RAPID: How People Learn Rapidly: COVID-19 as a Crisis of Socioscientific Understanding and Educational Equity (NSF)
We documented how youth and families learned the science of the COVID-19 pandemic in real time, how they activated this scientific knowledge towards informed decision making, and how these processes changed over time.
Building a Learning Model of Youths’ Community-Based Critical Data Practices
(recently funded by NSF, link coming soon)
Using empirical understandings of youths’ community-based critical data practices during the COVID-19 pandemic, we are iteratively constructing a learning model of youths’ community-based critical practices, grounded in social epistemological perspectives. We operationalize youths’ community-based critical data practices as what youth do in socially-mediated and culturally embedded ways with, in relation to, and oriented around data and data infrastructure in support of more equitable everyday living.
Research in Service to Practice: Critical, Connected Co-Making with Youth, Families and Communities (C3)
(recently funded by NSF, link coming soon)
We aim to expand understandings of STEM-rich making that minoritized youth engage in with families and communities (“life-based co-making”), and leverage these insights towards advancing community-based maker programming.
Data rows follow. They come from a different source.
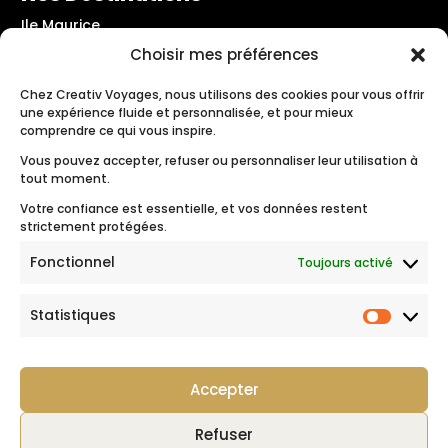
Ile Maurice
Les Seychelles
Choisir mes préférences
Maldives
Crète – Grèce
Chez Creativ Voyages, nous utilisons des cookies pour vous offrir
une expérience fluide et personnalisée, et pour mieux
Santorin – Grèce
comprendre ce qui vous inspire.
Rhodes – Grèce
Vous pouvez accepter, refuser ou personnaliser leur utilisation à
Les Pouilles – Italie
tout moment.
Polynésie Française
Votre confiance est essentielle, et vos données restent
strictement protégées.
Suivez-nous
Fonctionnel
Toujours activé
Statistiques
Statist
Mentions légales
|
Politique de données
|
CGV
Accepter
Refuser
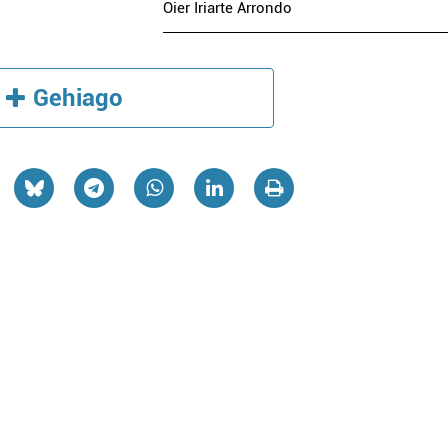
Oier Iriarte Arrondo
Gehiago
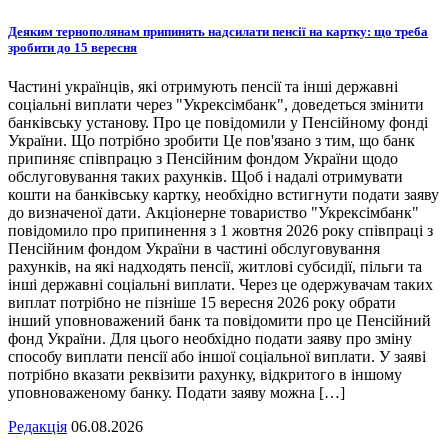
Деяким тернополянам припинять надсилати пенсії на картку: що треба
зробити до 15 вересня
Частині українців, які отримують пенсії та інші державні
соціальні виплати через "Укрексімбанк", доведеться змінити
банківську установу. Про це повідомили у Пенсійному фонді
України. Що потрібно зробити Це пов'язано з тим, що банк
припиняє співпрацю з Пенсійним фондом України щодо
обслуговування таких рахунків. Щоб і надалі отримувати
кошти на банківську картку, необхідно встигнути подати заяву
до визначеної дати. Акціонерне товариство "Укрексімбанк"
повідомило про припинення з 1 жовтня 2026 року співпраці з
Пенсійним фондом України в частині обслуговування
рахунків, на які надходять пенсії, житлові субсидії, пільги та
інші державні соціальні виплати. Через це одержувачам таких
виплат потрібно не пізніше 15 вересня 2026 року обрати
інший уповноважений банк та повідомити про це Пенсійний
фонд України. Для цього необхідно подати заяву про зміну
способу виплати пенсії або іншої соціальної виплати. У заяві
потрібно вказати реквізити рахунку, відкритого в іншому
уповноваженому банку. Подати заяву можна […]
Редакція
06.08.2026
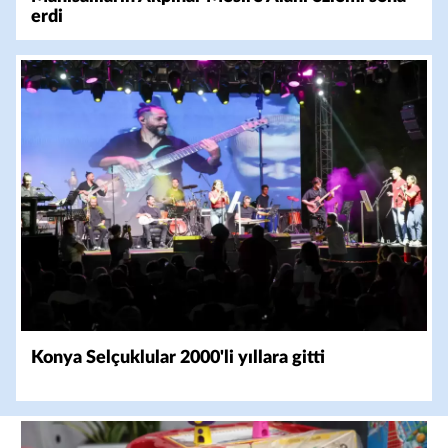
erdi
Konya Selçuklular 2000'li yıllara gitti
Our overarching goal is to better understand the particulars of how and why youth co-make in life-based and STEM-rich ways with families and communities, such that we can better infrastructure community-based maker programs in support of youth learning and well-being.
The YESTEM Project: A US/UK Partnership (NSF +Wellcome Trust)
Taking an ecological view of STEM learning as a sociocultural process of participation and transformation, we documented multiple youth pathways across ISL (informal STEM learning) over time, impacts on learning and development, and influences on ISL organizations. My participatory research findings with youth helped us identify aspects of learning environments which shape youth access and development. From these findings and from data analyzed in partnership with ISL designers, directors, and educators, we are now sharing tools and practices from this project with informal learning organizations globally. Check out the links below to learn more!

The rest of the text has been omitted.